Especially if it wasn’t just a fling, but an affair that had been going on for a long time. You haven’t only been cheated on, you’ve also been deceived. It’s possible for someone to be unfaithful to you without really thinking about you at all, but an affair requires planning. Perhaps that’s what hurts most of all, the millions of tiny clues that you didn’t notice. Maybe you’d have been even more crushed if there wasn’t even a good explanation. For instance, maybe you could have understood if it was about loneliness or desire, “You’re always at work and we never have any time for each other.” But if the explanation is “Well, er, if you want me to be really honest, the person I’ve been unfaithful with is your boss,” then it can be harder to get back up again. Because that means that the reason you’ve been working so much overtime is also the same reason why you no longer have a marriage. When you get to work on the Monday after the breakup, your boss says: “Well, er, obviously it’s going to be uncomfortable for everyone involved, so… perhaps it would be easiest if you no longer worked here.” On Friday you were married and had a job, and on Monday you’re homeless and unemployed. What do you do then? Talk to a solicitor? Sue someone?

 

* * *

No.

 

* * *

Because the bank robber was told: “Don’t make a scene now. Don’t cause chaos. For the children’s sake!” So the bank robber didn’t. Didn’t want to be that sort of parent, so just moved out of the apartment, left work, eyes closed, jaw clenched. For the children’s sake. Perhaps you’d have done the same. Once the frog said she’d heard an adult on the bus say “love hurts,” and the monkey replied that maybe that’s why hearts end up jagged when you try to draw them. How do you explain a divorce to them after that? How do you explain about infidelity? How do you avoid turning them into little cynics? Falling in love is magical, after all, romantic, breathtaking… but falling in love and love are different. Aren’t they? Don’t they have to be? Good grief, no one could cope with being newly infatuated, year after year. When you’re infatuated you can’t think about anything else, you forget about your friends, your work, your lunch. If we were infatuated all the time we’d starve to death. And being in love means being infatuated… from time to time. You have to be sensible. The problem is that everything is relative, happiness is based on expectations, and we have the Internet now. A whole world constantly asking us: “But is your life as perfect as this? Well? How about now? Is it as perfect as this? If it isn’t, change it!”

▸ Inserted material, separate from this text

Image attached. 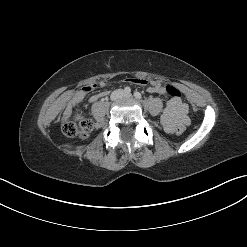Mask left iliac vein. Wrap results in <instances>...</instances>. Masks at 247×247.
<instances>
[{"label": "left iliac vein", "instance_id": "left-iliac-vein-1", "mask_svg": "<svg viewBox=\"0 0 247 247\" xmlns=\"http://www.w3.org/2000/svg\"><path fill=\"white\" fill-rule=\"evenodd\" d=\"M123 96L126 97V98H131L132 97V95L130 93H124Z\"/></svg>", "mask_w": 247, "mask_h": 247}]
</instances>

The truth of course is that if people really were as happy as they look on the Internet, they wouldn’t spend so much damn time on the Internet, because no one who’s having a really good day spends half of it taking pictures of themselves. Anyone can nurture a myth about their life if they have enough manure, so if the grass looks greener on the other side of the fence, that’s probably because it’s full of shit. Not that that really makes much difference, because now we’ve learned that every day needs to be special. Every day.